Mais fácil ainda fica colocar na mesa de discussão a produção massiva de canções de fácil (in)digestão que a mídia põe no ar a cada minuto. Seria algo como comparar os Pelés de ontem com os Coalhadas de hoje. Mais fácil, mas também muito injusto. Assim como no futebol, onde para cada Pelé havia centenas de pernas de pau, pode-se hoje (graças a Zeus!) assistir à genialidade fácil de Neymar, que, por ser tão bom, lhe perdoamos até o corte de cabelo. O mesmo se vê na música; é só escutar com cuidado. Há muita música boa brotando por aí – garimpe!

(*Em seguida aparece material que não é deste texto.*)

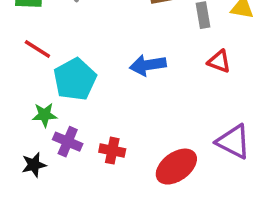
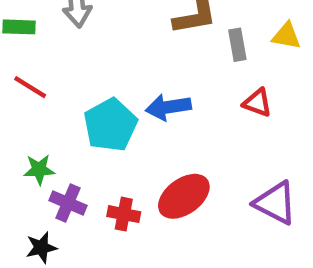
cyan pentagon: (75, 79) -> (110, 125), moved
black star: (34, 165) -> (41, 248), moved
red ellipse: (176, 167) -> (184, 196), moved

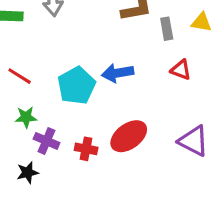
red line: (30, 87) -> (20, 76), moved

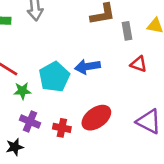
green star: (26, 117) -> (22, 91), moved

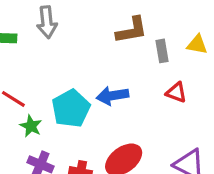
green star: (22, 91) -> (31, 126), turned 30

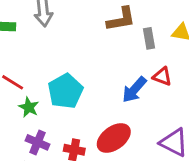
blue arrow: (112, 96) -> (134, 90), moved, turned -40

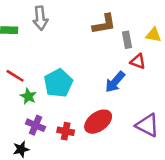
red triangle: (162, 76) -> (138, 61), moved

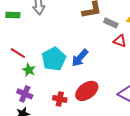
gray rectangle: (127, 40) -> (111, 23), turned -56
blue arrow: (115, 82) -> (80, 58), moved
purple cross: (35, 125) -> (25, 94), moved

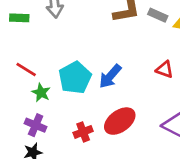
gray rectangle: (111, 23) -> (158, 15), moved
red triangle: (120, 41) -> (165, 69), moved
red cross: (60, 99) -> (83, 132), turned -32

Nosso passado musical tem lá seus vexames. Na mesma época em que Gonzaguinha compunha suas pérolas, podia-se ouvir vinte vezes cada dia a dupla Dom e Ravel cantando (sic) “… eu te amo, meu Brasil, eu te amo!”. Enquanto Gil nos presenteava com “Domingo no Parque”, Ronnie Von nos “deliciava” com musiquinhas tão medíocres que até tenho medo de lembrar de alguma. Junto com Elis Regina, não escapávamos de ouvir Vanusa ou, num dia de muito azar, Odair José, Martinha e Agnaldo Timóteo. Com uma memória apurada e imparcial, fica bem mais difícil sentir saudade.
Só o samba nunca decepcionou. Esta maravilha a que poucos dão o merecido valor, sempre, década após década, conseguiu a mágica de manter uma excelência criativa impressionante. É por isso que meus heróis brasileiros são os sambistas. Já nos desesperamos com nossos políticos, já nos decepcionamos com nossos craques, já nos desiludimos com nossos ídolos; nunca com nosso samba. Meus heróis improváveis tomam café preto e ralo de manhã, cometem erros de concordância, moram mal e longe, têm os bolsos vazios no fim do mês. E ainda assim nos dão sua música. E a música que nos deram e dão é, mais do que percebemos, uma parte importante de nossa identidade. E isto não é pouco.